If you haven't disconnected the alternator B+ lead with all of the above unplugged/disconnected "at the same time", do that too & let us know if anything happens. If no joy, disconnect the B+ cable from the under hood power distribution box & see what happens.
PawPaw - you are correct on the previous post regarding the draw with all components removed from the fuse boxes. Only change has been the draw varied from 1.76 early on to 2.25 on the last try.
I have disconnected all leads from the alternator with no change in the draw but I haven't done the disconnect with all the fuses and relays removed... so that will be my next move.
I took the easy way out in the end. I gave the truck to my brother in law who has a farm in GA. He needed a truck badly, so with full knowledge of the issues, he took the responsibility. I'm not one who gives up easy but this had me stumped. I had recently bought a '03 Ranger 4.0, 4WD to replace a F150 and really had no use for the '94 2WD anyway.
Thanks again to everyone who contributed their ideas. This site was a treasure chest of info but I never could isolate the problem.

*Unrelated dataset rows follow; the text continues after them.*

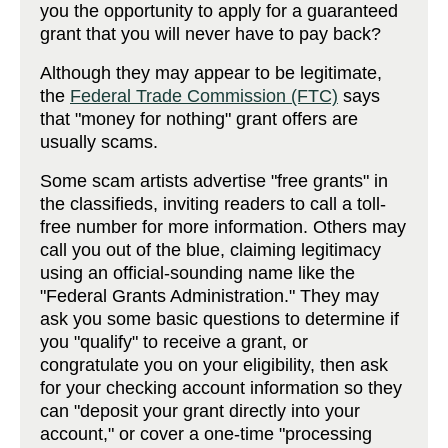
you the opportunity to apply for a guaranteed
grant that you will never have to pay back?
Although they may appear to be legitimate,
the
Federal Trade Commission (FTC)
says
that "money for nothing" grant offers are
usually scams.
Some scam artists advertise "free grants" in
the classifieds, inviting readers to call a toll-
free number for more information. Others may
call you out of the blue, claiming legitimacy
using an official-sounding name like the
"Federal Grants Administration." They may
ask you some basic questions to determine if
you "qualify" to receive a grant, or
congratulate you on your eligibility, then ask
for your checking account information so they
can "deposit your grant directly into your
account," or cover a one-time "processing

OK, thanks for closing out your thread. Maybe the BIL will pick it up & finish your trouble shoot & we'll finally discover if its in the alternator, or something being fed off the under hood power distribution box. Sure would be interesting to find out where the parasitic draw was coming from. I think you were Real close to solving it. Be sure to give him all the trouble shooting info you developed. Maybe give him a link to this thread if he's going to carry on????
Pawpaw, I know my BIL and am convinced he'll handle the draw in the same manner I've lived with over the past months. Disconnecting the negative terminal every time its going to sit for more than a day. As long as that works he'll be happy. I'm disappointed I couldn't find it but decided to move on.
Pawpaw, I know my BIL and am convinced he'll handle the draw in the same manner I've lived with over the past months. Disconnecting the negative terminal every time its going to sit for more than a day. As long as that works he'll be happy. I'm disappointed I couldn't find it but decided to move on.
All. I included the quote above as a reminder that, as my wife tells me all the time, "you're wrong".
BIL was satisfied with removing the negative cable until it failed to start repeatedly. A local shop quickly diagnosed a bad fuel pump and dropped the tank to replace it. BIL had forgotten I had an access panel cut in the bed under a liner so he paid the toll. Long story short the new fuel pump cure only lasted about a year (length of warranty) before same issue was back. Intermittent no start. BIL did try to find problem without success to his credit. On my last visit there we put our heads together and started trying to trace the no start issue. Sometimes just moving the relays to different positions took care of the problem...temporarily. Since we had no sound from the pump with the no start condition it was obvious that was at least part of the problem. On checking we found only 9v at the pump, We had 12 at the ECS (emergency cut-off) so we straight wired from it to the pump. Presto! a working pump and a start. A few minutes later the no start was back. I researched the no start issue and found a cure on the "2 car guys" website. The case had the exact same problems so we followed the instructions and straight wired the ECS directly to the battery eliminating the ECM and the relay but adding a switch and a 10a in line fuse. Its now been a week and he has had no further issues with the no start. Of course he does have to remember to turn the switch on and off. The final part of this saga was that after straight wiring job the parasitic draw was down to less than an amp after the ECM shut down.
As I said previously, I'm no whiz when it comes to electrical problems but it does seem to me the ECM nay have been the issue all along. Any thoughts?
I wanted to correct the website name I used, it was "2carpros.com" not 2 car guys.
Last edited by glassman2; Feb 24, 2017 at 07:32 AM.